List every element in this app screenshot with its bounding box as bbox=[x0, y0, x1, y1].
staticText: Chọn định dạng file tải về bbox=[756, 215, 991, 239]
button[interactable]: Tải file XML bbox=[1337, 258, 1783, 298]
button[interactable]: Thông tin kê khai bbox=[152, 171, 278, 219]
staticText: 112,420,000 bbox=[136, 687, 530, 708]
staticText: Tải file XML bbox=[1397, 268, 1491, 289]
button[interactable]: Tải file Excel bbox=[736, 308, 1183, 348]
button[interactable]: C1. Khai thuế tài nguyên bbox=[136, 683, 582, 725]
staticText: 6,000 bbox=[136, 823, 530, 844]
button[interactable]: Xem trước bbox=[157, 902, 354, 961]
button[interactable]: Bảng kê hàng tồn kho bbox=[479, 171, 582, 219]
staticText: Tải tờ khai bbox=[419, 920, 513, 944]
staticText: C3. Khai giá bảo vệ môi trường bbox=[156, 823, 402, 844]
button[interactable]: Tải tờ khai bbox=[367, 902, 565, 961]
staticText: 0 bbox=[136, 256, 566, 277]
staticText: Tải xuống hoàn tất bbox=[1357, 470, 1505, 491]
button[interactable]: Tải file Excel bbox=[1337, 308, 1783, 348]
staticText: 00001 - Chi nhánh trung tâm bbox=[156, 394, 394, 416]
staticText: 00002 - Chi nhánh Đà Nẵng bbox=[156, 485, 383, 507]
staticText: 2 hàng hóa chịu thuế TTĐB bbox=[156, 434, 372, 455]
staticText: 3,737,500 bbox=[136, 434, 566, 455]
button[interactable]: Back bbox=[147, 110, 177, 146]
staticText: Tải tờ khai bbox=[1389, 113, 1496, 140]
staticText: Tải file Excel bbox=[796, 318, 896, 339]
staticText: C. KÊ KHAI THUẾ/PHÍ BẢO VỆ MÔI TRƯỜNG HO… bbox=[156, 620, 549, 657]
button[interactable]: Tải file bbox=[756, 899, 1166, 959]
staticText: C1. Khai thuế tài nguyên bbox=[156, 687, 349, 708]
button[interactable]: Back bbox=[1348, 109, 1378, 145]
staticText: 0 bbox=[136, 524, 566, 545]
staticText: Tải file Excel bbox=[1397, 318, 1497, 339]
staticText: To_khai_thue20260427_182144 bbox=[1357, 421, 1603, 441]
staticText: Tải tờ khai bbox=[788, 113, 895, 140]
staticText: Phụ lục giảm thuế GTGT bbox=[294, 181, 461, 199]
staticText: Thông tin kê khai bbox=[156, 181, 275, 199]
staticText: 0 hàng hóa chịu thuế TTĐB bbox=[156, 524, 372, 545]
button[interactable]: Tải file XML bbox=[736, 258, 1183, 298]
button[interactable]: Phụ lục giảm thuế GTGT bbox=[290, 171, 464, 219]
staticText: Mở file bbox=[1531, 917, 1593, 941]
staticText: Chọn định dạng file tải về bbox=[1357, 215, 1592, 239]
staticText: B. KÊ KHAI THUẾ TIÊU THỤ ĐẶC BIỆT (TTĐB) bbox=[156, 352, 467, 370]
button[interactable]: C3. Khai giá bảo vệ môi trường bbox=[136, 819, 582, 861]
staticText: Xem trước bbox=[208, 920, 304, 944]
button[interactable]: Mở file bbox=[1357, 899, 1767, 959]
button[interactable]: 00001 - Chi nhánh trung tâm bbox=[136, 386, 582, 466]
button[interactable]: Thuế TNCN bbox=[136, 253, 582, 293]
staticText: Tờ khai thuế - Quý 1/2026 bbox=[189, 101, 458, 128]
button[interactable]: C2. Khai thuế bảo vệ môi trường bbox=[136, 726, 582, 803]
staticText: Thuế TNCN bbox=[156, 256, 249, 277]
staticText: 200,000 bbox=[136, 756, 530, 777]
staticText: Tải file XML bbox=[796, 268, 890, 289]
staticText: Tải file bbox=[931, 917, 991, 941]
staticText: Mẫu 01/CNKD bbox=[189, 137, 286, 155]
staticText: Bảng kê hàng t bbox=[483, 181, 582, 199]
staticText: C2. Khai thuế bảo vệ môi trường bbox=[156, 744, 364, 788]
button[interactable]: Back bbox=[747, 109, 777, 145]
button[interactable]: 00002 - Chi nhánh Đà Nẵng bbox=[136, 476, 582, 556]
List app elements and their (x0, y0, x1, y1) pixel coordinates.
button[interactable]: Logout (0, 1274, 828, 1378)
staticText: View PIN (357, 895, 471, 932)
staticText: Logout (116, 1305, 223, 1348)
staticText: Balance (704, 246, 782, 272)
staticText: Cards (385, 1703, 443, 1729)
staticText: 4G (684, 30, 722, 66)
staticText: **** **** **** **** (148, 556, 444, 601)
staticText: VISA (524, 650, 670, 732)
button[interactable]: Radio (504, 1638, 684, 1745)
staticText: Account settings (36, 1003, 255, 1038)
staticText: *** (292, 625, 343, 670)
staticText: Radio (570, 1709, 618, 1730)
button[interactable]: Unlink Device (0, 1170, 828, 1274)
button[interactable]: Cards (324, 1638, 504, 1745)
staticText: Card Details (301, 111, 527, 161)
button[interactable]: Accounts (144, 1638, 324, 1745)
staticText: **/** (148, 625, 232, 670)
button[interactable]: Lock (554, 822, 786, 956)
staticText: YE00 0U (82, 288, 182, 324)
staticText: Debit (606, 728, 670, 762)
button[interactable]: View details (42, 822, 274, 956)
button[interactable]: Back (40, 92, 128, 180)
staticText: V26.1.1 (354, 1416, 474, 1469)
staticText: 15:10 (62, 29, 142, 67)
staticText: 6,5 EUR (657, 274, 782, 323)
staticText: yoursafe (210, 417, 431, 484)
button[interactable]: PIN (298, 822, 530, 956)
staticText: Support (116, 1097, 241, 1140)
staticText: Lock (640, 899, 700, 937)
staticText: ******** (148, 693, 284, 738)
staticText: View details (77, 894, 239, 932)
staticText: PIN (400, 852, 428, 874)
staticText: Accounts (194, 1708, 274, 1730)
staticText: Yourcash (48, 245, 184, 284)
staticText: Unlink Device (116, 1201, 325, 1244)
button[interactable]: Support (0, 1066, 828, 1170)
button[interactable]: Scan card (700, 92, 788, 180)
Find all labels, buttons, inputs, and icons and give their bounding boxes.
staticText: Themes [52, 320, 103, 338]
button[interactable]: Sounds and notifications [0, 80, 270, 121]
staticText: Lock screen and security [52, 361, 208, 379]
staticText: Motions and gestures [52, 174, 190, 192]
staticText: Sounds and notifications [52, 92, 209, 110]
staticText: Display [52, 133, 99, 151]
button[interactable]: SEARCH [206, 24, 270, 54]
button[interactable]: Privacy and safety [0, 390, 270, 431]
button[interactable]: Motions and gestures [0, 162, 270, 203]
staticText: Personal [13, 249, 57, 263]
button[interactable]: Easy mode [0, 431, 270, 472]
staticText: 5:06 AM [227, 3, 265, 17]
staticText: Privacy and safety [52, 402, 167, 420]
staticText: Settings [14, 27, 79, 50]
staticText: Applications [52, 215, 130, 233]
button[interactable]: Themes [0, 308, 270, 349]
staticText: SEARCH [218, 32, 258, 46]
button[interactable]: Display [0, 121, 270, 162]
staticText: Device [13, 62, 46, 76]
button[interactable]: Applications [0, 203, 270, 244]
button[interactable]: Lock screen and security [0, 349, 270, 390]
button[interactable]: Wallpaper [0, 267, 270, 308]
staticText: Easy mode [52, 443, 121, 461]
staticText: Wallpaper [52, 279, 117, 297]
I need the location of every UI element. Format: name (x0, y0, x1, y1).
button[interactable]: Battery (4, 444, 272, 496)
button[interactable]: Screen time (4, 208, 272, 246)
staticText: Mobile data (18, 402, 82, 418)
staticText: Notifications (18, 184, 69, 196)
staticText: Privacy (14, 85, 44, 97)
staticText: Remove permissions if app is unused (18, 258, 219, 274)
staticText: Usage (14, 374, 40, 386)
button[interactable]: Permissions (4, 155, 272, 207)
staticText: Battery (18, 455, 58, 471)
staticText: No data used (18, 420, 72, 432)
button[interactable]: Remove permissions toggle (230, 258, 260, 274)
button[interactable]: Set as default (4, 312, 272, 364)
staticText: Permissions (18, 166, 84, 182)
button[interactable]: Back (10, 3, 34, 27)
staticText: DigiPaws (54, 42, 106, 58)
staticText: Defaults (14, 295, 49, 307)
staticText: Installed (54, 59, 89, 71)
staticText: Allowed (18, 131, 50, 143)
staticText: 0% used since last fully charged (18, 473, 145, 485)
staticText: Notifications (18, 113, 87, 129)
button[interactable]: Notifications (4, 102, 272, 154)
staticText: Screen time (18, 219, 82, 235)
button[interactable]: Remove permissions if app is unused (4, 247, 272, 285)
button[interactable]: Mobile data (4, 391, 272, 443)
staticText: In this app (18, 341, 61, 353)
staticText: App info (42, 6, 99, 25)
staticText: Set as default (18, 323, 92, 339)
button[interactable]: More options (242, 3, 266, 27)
§
### ACTIVITY
Which lines in the records above contain the string "hàng"? Copy them.

### RESULT OF THIS EXERCISE
button[interactable]: Bảng kê hàng tồn kho bbox=[479, 171, 582, 219]
staticText: 2 hàng hóa chịu thuế TTĐB bbox=[156, 434, 372, 455]
staticText: 0 hàng hóa chịu thuế TTĐB bbox=[156, 524, 372, 545]
staticText: Bảng kê hàng t bbox=[483, 181, 582, 199]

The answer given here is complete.